The only real concern most users of this phone are likely to have with it is its singular paucity of instructions. It’s accompanied by an encouragingly plump booklet having the surface dimensions of a playing card… but the book encompasses English, French, Spanish, Portuguese, Italian, Dutch, Russian and Chinese. The English section is a mere six pages long, one of which is entirely occupied by disclaimers.

You can spot the English section immediately by its title – “Descriptions Des Fonctions.” This was not an auspicious beginning. Perhaps predictably, the corresponding title in the French section was in fact in English.
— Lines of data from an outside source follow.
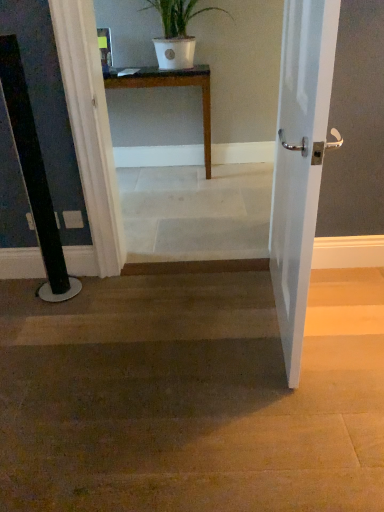 What do you see at coordinates (170, 86) in the screenshot? This screenshot has width=384, height=512. I see `wooden table at center` at bounding box center [170, 86].

Identify the location of wooden table at center. pos(170,86).

Is brown wood floor at center placed right next to wooden table at center?

brown wood floor at center and wooden table at center are not in contact.

Between point (248, 284) and point (160, 72), which one is positioned behind?

The point (160, 72) is farther from the camera.

Is wooden table at center located within brown wood floor at center?

No.

From a real-world perspective, who is located higher, brown wood floor at center or wooden table at center?

wooden table at center.

Which object is further away from the camera, white marble stairs at center or white glossy door at right?

Positioned behind is white marble stairs at center.

Does white marble stairs at center have a lesser height compared to white glossy door at right?

No, white marble stairs at center is not shorter than white glossy door at right.

This screenshot has height=512, width=384. What are the coordinates of `door in front of the white marble stairs at center` in the screenshot? It's located at (300, 162).

Considering the positions of point (212, 60) and point (106, 80), is point (212, 60) closer or farther from the camera than point (106, 80)?

Point (212, 60).

Considering the positions of objects white marble stairs at center and wooden table at center in the image provided, who is more to the right, white marble stairs at center or wooden table at center?

From the viewer's perspective, white marble stairs at center appears more on the right side.

Considering the sizes of white marble stairs at center and wooden table at center in the image, is white marble stairs at center wider or thinner than wooden table at center?

Considering their sizes, white marble stairs at center looks slimmer than wooden table at center.

From a real-world perspective, who is located higher, brown wood floor at center or white glossy door at right?

white glossy door at right, from a real-world perspective.

Who is smaller, brown wood floor at center or white glossy door at right?

white glossy door at right is smaller.

Considering the sizes of objects brown wood floor at center and white glossy door at right in the image provided, who is wider, brown wood floor at center or white glossy door at right?

Wider between the two is brown wood floor at center.

Is wooden table at center positioned beyond the bounds of white matte pot at upper center?

That's correct, wooden table at center is outside of white matte pot at upper center.

Between wooden table at center and white matte pot at upper center, which one has larger width?

With larger width is white matte pot at upper center.

Which of these two, wooden table at center or white matte pot at upper center, stands shorter?

white matte pot at upper center.

Locate an element on the screen. The width and height of the screenshot is (384, 512). houseplant on the right side of wooden table at center is located at coordinates (176, 31).

Relative to brown wood floor at center, is white matte pot at upper center in front or behind?

In the image, white matte pot at upper center appears behind brown wood floor at center.

Is white matte pot at upper center spatially inside brown wood floor at center, or outside of it?

white matte pot at upper center is outside brown wood floor at center.

What's the angular difference between white matte pot at upper center and brown wood floor at center's facing directions?

0.0533 degrees.

Which object is thinner, white matte pot at upper center or brown wood floor at center?

white matte pot at upper center is thinner.

The height and width of the screenshot is (512, 384). Identify the location of table on the left of the white glossy door at right. (170, 86).

Considering the sizes of objects white glossy door at right and wooden table at center in the image provided, who is shorter, white glossy door at right or wooden table at center?

wooden table at center is shorter.

Between white glossy door at right and wooden table at center, which one is positioned in front?

white glossy door at right is more forward.

Considering the sizes of white glossy door at right and wooden table at center in the image, is white glossy door at right bigger or smaller than wooden table at center?

In the image, white glossy door at right appears to be smaller than wooden table at center.

This screenshot has width=384, height=512. What are the coordinates of `table located on the left of brown wood floor at center` in the screenshot? It's located at (170, 86).

In order to click on corridor above the white glossy door at right (from the image's perspective) in this screenshot , I will do `click(241, 76)`.

When comparing their distances from wooden table at center, does white matte pot at upper center or white marble stairs at center seem further?

Based on the image, white marble stairs at center appears to be further to wooden table at center.

Considering their positions, is white marble stairs at center positioned further to white matte pot at upper center than white glossy door at right?

white glossy door at right is positioned further to the anchor white matte pot at upper center.

Which object lies nearer to the anchor point wooden table at center, white glossy door at right or brown wood floor at center?

Based on the image, white glossy door at right appears to be nearer to wooden table at center.

Considering their positions, is white matte pot at upper center positioned further to white glossy door at right than white marble stairs at center?

The object further to white glossy door at right is white marble stairs at center.

Considering their positions, is white marble stairs at center positioned closer to white glossy door at right than brown wood floor at center?

brown wood floor at center lies closer to white glossy door at right than the other object.

When comparing their distances from wooden table at center, does white marble stairs at center or brown wood floor at center seem further?

Among the two, brown wood floor at center is located further to wooden table at center.

Which object lies nearer to the anchor point wooden table at center, white marble stairs at center or white glossy door at right?

white marble stairs at center is closer to wooden table at center.

From the image, which object appears to be nearer to white marble stairs at center, wooden table at center or brown wood floor at center?

wooden table at center is closer to white marble stairs at center.

You are a GUI agent. You are given a task and a screenshot of the screen. Output one action in this format:
    pyautogui.click(x=<x>, y=<y>)
    Task: Click on the corridor between white matte pot at upper center and brown wood floor at center vertically
    This screenshot has height=512, width=384.
    Given the screenshot: What is the action you would take?
    pyautogui.click(x=241, y=76)

Image resolution: width=384 pixels, height=512 pixels. Identify the location of houseplant between white glossy door at right and wooden table at center along the z-axis. pyautogui.click(x=176, y=31).

This screenshot has height=512, width=384. What are the coordinates of `stairwell between white glossy door at right and wooden table at center from front to back` in the screenshot? It's located at (191, 396).

Find the location of a particular element. This screenshot has height=512, width=384. corridor between white glossy door at right and wooden table at center from front to back is located at coordinates (x=241, y=76). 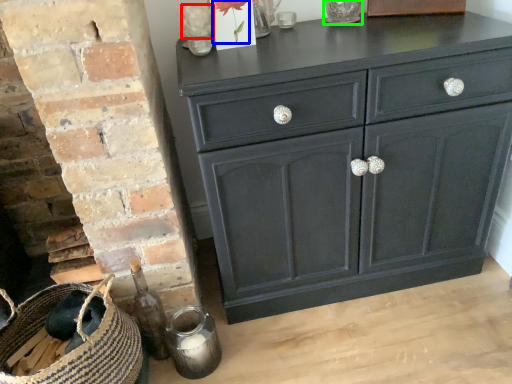 Question: Which object is positioned farthest from flower (highlighted by a red box)? Select from flower (highlighted by a blue box) and glass vase (highlighted by a green box).

Choices:
 (A) flower
 (B) glass vase

Answer: (B) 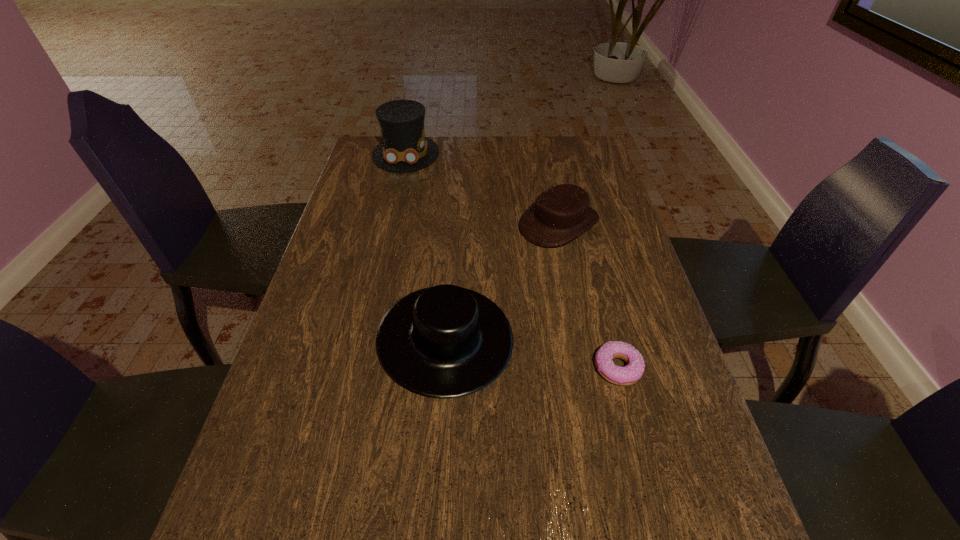 Find the location of a particular element. The image size is (960, 540). vacant region located on the back of the shortest object is located at coordinates (604, 314).

Identify the location of object located in the far edge section of the desktop. This screenshot has height=540, width=960. (404, 148).

Identify the location of object located in the left edge section of the desktop. (404, 148).

Image resolution: width=960 pixels, height=540 pixels. Find the location of `hat that is positioned at the right edge`. hat that is positioned at the right edge is located at coordinates (560, 214).

Where is `doughnut that is at the right edge`? The height and width of the screenshot is (540, 960). doughnut that is at the right edge is located at coordinates (632, 372).

This screenshot has height=540, width=960. In order to click on object present at the far left corner in this screenshot , I will do `click(404, 148)`.

Where is `free space at the far edge`? This screenshot has height=540, width=960. free space at the far edge is located at coordinates (463, 151).

Locate an element on the screen. vacant space at the left edge is located at coordinates (318, 460).

You are a GUI agent. You are given a task and a screenshot of the screen. Output one action in this format:
    pyautogui.click(x=<x>, y=<y>)
    Task: Click on the free location at the right edge
    The height and width of the screenshot is (540, 960).
    Given the screenshot: What is the action you would take?
    pyautogui.click(x=607, y=310)

The width and height of the screenshot is (960, 540). In order to click on free location at the far left corner in this screenshot , I will do `click(366, 159)`.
Two pages of the booklet deal with a graphic and text naming the various salient parts of the phone. The actual instructions, beginning with the title “Getting Starten,” deal with installing the battery and SIM card; charging the battery; setting the emergency number dialed by its SOS key – it defaults to 112, for Europe; enabling the torch, or flashlight, for those of us in the colonies; and how to use the internal FM radio.

Most of the functionality of the phone isn’t mentioned in its documentation… which, considering the profusion of spelling and grammatical errors in those five pages, might prove a kindness to anyone who graduated high school.

I’m disinclined to protest too vehemently about the literary shortcomings of the M10. While having a coherent manual would have made configuring a few of its more obscure features somewhat quicker, it’s a phone… it largely explains itself.

Let’s Talk

The AGM M10 is a thoroughly likable device, should you find yourself in need of an indestructible basic phone for use in a harsh environment. It’s probably not the only phone you’d want to own, as the known universe increasingly expects its inhabitants to carry smartphones.

The shockingly clear call quality of this tiny phone, and its ability to maintain a stable connection with an all-but-nonexistent signal level has made it a perfect device to carry into the hinterland.

People with iPhones would mock this thing, but they don’t cut timber as a rule.